| Your objective |
Below is a block of records; please copy all of them exactly.

*** Opening Task data ***

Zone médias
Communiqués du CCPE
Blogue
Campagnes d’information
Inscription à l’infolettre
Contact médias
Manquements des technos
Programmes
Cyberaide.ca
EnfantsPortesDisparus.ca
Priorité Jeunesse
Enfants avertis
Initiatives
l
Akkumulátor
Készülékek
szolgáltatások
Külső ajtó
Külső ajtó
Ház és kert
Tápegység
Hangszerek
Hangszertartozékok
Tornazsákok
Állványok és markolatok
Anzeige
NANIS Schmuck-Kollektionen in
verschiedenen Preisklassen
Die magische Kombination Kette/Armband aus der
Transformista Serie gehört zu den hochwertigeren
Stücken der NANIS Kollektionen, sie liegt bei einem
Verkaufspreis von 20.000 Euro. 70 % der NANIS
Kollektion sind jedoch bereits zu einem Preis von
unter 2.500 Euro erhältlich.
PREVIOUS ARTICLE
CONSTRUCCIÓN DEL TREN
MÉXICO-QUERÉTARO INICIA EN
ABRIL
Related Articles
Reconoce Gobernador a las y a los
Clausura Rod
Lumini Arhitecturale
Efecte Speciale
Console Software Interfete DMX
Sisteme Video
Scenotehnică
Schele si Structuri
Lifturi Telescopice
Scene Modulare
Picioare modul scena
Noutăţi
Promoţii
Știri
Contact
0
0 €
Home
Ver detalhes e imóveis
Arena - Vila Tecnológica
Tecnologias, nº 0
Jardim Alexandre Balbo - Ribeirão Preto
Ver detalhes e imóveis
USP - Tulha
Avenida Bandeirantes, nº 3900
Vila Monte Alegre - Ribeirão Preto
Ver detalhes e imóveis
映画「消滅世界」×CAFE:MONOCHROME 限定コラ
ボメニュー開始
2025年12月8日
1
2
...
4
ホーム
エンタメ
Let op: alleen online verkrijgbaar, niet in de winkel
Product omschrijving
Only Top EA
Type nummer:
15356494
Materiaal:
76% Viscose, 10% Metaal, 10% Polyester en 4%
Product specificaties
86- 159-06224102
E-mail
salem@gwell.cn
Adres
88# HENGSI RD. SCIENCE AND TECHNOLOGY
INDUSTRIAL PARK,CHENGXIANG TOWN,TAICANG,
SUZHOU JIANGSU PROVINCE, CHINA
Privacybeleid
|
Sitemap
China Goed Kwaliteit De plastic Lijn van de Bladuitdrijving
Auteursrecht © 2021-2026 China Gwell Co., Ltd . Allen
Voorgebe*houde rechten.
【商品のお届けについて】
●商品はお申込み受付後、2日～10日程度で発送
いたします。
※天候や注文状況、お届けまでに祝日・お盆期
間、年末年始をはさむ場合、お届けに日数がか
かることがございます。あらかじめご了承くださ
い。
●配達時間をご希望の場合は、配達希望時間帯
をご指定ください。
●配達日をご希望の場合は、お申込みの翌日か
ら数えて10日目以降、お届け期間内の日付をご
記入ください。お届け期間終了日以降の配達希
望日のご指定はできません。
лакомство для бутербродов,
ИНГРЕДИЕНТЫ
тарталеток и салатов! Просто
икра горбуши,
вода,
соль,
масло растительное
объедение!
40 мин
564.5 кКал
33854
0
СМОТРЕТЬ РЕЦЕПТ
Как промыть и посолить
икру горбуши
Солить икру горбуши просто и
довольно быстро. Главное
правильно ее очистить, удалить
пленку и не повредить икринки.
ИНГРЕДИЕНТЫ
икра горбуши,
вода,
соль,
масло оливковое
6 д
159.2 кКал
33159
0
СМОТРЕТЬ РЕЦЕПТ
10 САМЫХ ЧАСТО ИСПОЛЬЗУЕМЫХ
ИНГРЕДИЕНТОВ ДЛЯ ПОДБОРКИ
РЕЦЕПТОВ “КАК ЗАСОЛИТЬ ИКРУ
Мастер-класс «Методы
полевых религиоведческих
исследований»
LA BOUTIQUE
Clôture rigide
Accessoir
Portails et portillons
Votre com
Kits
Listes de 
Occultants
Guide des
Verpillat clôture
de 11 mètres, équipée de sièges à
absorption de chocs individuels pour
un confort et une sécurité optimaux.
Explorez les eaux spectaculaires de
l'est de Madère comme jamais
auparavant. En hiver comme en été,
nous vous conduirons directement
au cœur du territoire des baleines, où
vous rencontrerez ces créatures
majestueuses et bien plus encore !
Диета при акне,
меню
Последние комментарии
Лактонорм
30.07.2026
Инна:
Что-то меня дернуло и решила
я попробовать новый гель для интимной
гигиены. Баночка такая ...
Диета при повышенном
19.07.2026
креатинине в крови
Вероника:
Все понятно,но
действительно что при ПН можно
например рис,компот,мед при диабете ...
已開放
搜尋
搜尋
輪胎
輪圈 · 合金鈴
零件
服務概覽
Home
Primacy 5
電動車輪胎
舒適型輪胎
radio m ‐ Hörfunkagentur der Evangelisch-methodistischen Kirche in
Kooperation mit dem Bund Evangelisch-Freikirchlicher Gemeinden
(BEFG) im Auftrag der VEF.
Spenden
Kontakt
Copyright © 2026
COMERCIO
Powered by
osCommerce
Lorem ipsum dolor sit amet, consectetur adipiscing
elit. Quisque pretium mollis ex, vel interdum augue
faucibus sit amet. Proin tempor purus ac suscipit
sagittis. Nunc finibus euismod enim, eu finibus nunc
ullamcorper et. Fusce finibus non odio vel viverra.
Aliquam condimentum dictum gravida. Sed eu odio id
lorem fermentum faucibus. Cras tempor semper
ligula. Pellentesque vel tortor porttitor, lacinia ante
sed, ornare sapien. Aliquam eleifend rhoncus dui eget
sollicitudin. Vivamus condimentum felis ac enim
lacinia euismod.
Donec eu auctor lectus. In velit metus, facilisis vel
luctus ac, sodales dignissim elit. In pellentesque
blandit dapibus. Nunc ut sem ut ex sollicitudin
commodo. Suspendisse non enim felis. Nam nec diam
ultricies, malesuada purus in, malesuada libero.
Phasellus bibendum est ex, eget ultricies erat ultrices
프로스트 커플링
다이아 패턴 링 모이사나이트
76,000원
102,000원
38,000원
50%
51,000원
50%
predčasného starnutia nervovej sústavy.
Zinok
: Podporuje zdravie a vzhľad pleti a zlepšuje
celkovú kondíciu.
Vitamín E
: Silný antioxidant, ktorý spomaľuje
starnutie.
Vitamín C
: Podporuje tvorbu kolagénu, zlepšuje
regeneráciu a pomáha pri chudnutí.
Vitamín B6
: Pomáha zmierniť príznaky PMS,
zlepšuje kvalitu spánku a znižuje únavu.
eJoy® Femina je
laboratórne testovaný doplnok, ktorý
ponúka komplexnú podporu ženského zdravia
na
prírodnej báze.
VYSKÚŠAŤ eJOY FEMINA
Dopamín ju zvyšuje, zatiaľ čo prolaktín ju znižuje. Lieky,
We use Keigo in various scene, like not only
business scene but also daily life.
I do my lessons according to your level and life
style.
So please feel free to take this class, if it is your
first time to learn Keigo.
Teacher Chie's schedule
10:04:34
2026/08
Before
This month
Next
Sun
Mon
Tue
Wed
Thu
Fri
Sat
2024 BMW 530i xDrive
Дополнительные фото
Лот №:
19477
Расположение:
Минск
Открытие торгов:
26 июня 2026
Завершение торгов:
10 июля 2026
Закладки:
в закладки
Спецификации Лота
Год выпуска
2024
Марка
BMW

*** Closing Task data ***

| Response area |
Zone médias
Communiqués du CCPE
Blogue
Campagnes d’information
Inscription à l’infolettre
Contact médias
Manquements des technos
Programmes
Cyberaide.ca
EnfantsPortesDisparus.ca
Priorité Jeunesse
Enfants avertis
Initiatives
l
Akkumulátor
Készülékek
szolgáltatások
Külső ajtó
Külső ajtó
Ház és kert
Tápegység
Hangszerek
Hangszertartozékok
Tornazsákok
Állványok és markolatok
Anzeige
NANIS Schmuck-Kollektionen in
verschiedenen Preisklassen
Die magische Kombination Kette/Armband aus der
Transformista Serie gehört zu den hochwertigeren
Stücken der NANIS Kollektionen, sie liegt bei einem
Verkaufspreis von 20.000 Euro. 70 % der NANIS
Kollektion sind jedoch bereits zu einem Preis von
unter 2.500 Euro erhältlich.
PREVIOUS ARTICLE
CONSTRUCCIÓN DEL TREN
MÉXICO-QUERÉTARO INICIA EN
ABRIL
Related Articles
Reconoce Gobernador a las y a los
Clausura Rod
Lumini Arhitecturale
Efecte Speciale
Console Software Interfete DMX
Sisteme Video
Scenotehnică
Schele si Structuri
Lifturi Telescopice
Scene Modulare
Picioare modul scena
Noutăţi
Promoţii
Știri
Contact
0
0 €
Home
Ver detalhes e imóveis
Arena - Vila Tecnológica
Tecnologias, nº 0
Jardim Alexandre Balbo - Ribeirão Preto
Ver detalhes e imóveis
USP - Tulha
Avenida Bandeirantes, nº 3900
Vila Monte Alegre - Ribeirão Preto
Ver detalhes e imóveis
映画「消滅世界」×CAFE:MONOCHROME 限定コラ
ボメニュー開始
2025年12月8日
1
2
...
4
ホーム
エンタメ
Let op: alleen online verkrijgbaar, niet in de winkel
Product omschrijving
Only Top EA
Type nummer:
15356494
Materiaal:
76% Viscose, 10% Metaal, 10% Polyester en 4%
Product specificaties
86- 159-06224102
E-mail
salem@gwell.cn
Adres
88# HENGSI RD. SCIENCE AND TECHNOLOGY
INDUSTRIAL PARK,CHENGXIANG TOWN,TAICANG,
SUZHOU JIANGSU PROVINCE, CHINA
Privacybeleid
|
Sitemap
China Goed Kwaliteit De plastic Lijn van de Bladuitdrijving
Auteursrecht © 2021-2026 China Gwell Co., Ltd . Allen
Voorgebe*houde rechten.
【商品のお届けについて】
●商品はお申込み受付後、2日～10日程度で発送
いたします。
※天候や注文状況、お届けまでに祝日・お盆期
間、年末年始をはさむ場合、お届けに日数がか
かることがございます。あらかじめご了承くださ
い。
●配達時間をご希望の場合は、配達希望時間帯
をご指定ください。
●配達日をご希望の場合は、お申込みの翌日か
ら数えて10日目以降、お届け期間内の日付をご
記入ください。お届け期間終了日以降の配達希
望日のご指定はできません。
лакомство для бутербродов,
ИНГРЕДИЕНТЫ
тарталеток и салатов! Просто
икра горбуши,
вода,
соль,
масло растительное
объедение!
40 мин
564.5 кКал
33854
0
СМОТРЕТЬ РЕЦЕПТ
Как промыть и посолить
икру горбуши
Солить икру горбуши просто и
довольно быстро. Главное
правильно ее очистить, удалить
пленку и не повредить икринки.
ИНГРЕДИЕНТЫ
икра горбуши,
вода,
соль,
масло оливковое
6 д
159.2 кКал
33159
0
СМОТРЕТЬ РЕЦЕПТ
10 САМЫХ ЧАСТО ИСПОЛЬЗУЕМЫХ
ИНГРЕДИЕНТОВ ДЛЯ ПОДБОРКИ
РЕЦЕПТОВ “КАК ЗАСОЛИТЬ ИКРУ
Мастер-класс «Методы
полевых религиоведческих
исследований»
LA BOUTIQUE
Clôture rigide
Accessoir
Portails et portillons
Votre com
Kits
Listes de 
Occultants
Guide des
Verpillat clôture
de 11 mètres, équipée de sièges à
absorption de chocs individuels pour
un confort et une sécurité optimaux.
Explorez les eaux spectaculaires de
l'est de Madère comme jamais
auparavant. En hiver comme en été,
nous vous conduirons directement
au cœur du territoire des baleines, où
vous rencontrerez ces créatures
majestueuses et bien plus encore !
Диета при акне,
меню
Последние комментарии
Лактонорм
30.07.2026
Инна:
Что-то меня дернуло и решила
я попробовать новый гель для интимной
гигиены. Баночка такая ...
Диета при повышенном
19.07.2026
креатинине в крови
Вероника:
Все понятно,но
действительно что при ПН можно
например рис,компот,мед при диабете ...
已開放
搜尋
搜尋
輪胎
輪圈 · 合金鈴
零件
服務概覽
Home
Primacy 5
電動車輪胎
舒適型輪胎
radio m ‐ Hörfunkagentur der Evangelisch-methodistischen Kirche in
Kooperation mit dem Bund Evangelisch-Freikirchlicher Gemeinden
(BEFG) im Auftrag der VEF.
Spenden
Kontakt
Copyright © 2026
COMERCIO
Powered by
osCommerce
Lorem ipsum dolor sit amet, consectetur adipiscing
elit. Quisque pretium mollis ex, vel interdum augue
faucibus sit amet. Proin tempor purus ac suscipit
sagittis. Nunc finibus euismod enim, eu finibus nunc
ullamcorper et. Fusce finibus non odio vel viverra.
Aliquam condimentum dictum gravida. Sed eu odio id
lorem fermentum faucibus. Cras tempor semper
ligula. Pellentesque vel tortor porttitor, lacinia ante
sed, ornare sapien. Aliquam eleifend rhoncus dui eget
sollicitudin. Vivamus condimentum felis ac enim
lacinia euismod.
Donec eu auctor lectus. In velit metus, facilisis vel
luctus ac, sodales dignissim elit. In pellentesque
blandit dapibus. Nunc ut sem ut ex sollicitudin
commodo. Suspendisse non enim felis. Nam nec diam
ultricies, malesuada purus in, malesuada libero.
Phasellus bibendum est ex, eget ultricies erat ultrices
프로스트 커플링
다이아 패턴 링 모이사나이트
76,000원
102,000원
38,000원
50%
51,000원
50%
predčasného starnutia nervovej sústavy.
Zinok
: Podporuje zdravie a vzhľad pleti a zlepšuje
celkovú kondíciu.
Vitamín E
: Silný antioxidant, ktorý spomaľuje
starnutie.
Vitamín C
: Podporuje tvorbu kolagénu, zlepšuje
regeneráciu a pomáha pri chudnutí.
Vitamín B6
: Pomáha zmierniť príznaky PMS,
zlepšuje kvalitu spánku a znižuje únavu.
eJoy® Femina je
laboratórne testovaný doplnok, ktorý
ponúka komplexnú podporu ženského zdravia
na
prírodnej báze.
VYSKÚŠAŤ eJOY FEMINA
Dopamín ju zvyšuje, zatiaľ čo prolaktín ju znižuje. Lieky,
We use Keigo in various scene, like not only
business scene but also daily life.
I do my lessons according to your level and life
style.
So please feel free to take this class, if it is your
first time to learn Keigo.
Teacher Chie's schedule
10:04:34
2026/08
Before
This month
Next
Sun
Mon
Tue
Wed
Thu
Fri
Sat
2024 BMW 530i xDrive
Дополнительные фото
Лот №:
19477
Расположение:
Минск
Открытие торгов:
26 июня 2026
Завершение торгов:
10 июля 2026
Закладки:
в закладки
Спецификации Лота
Год выпуска
2024
Марка
BMW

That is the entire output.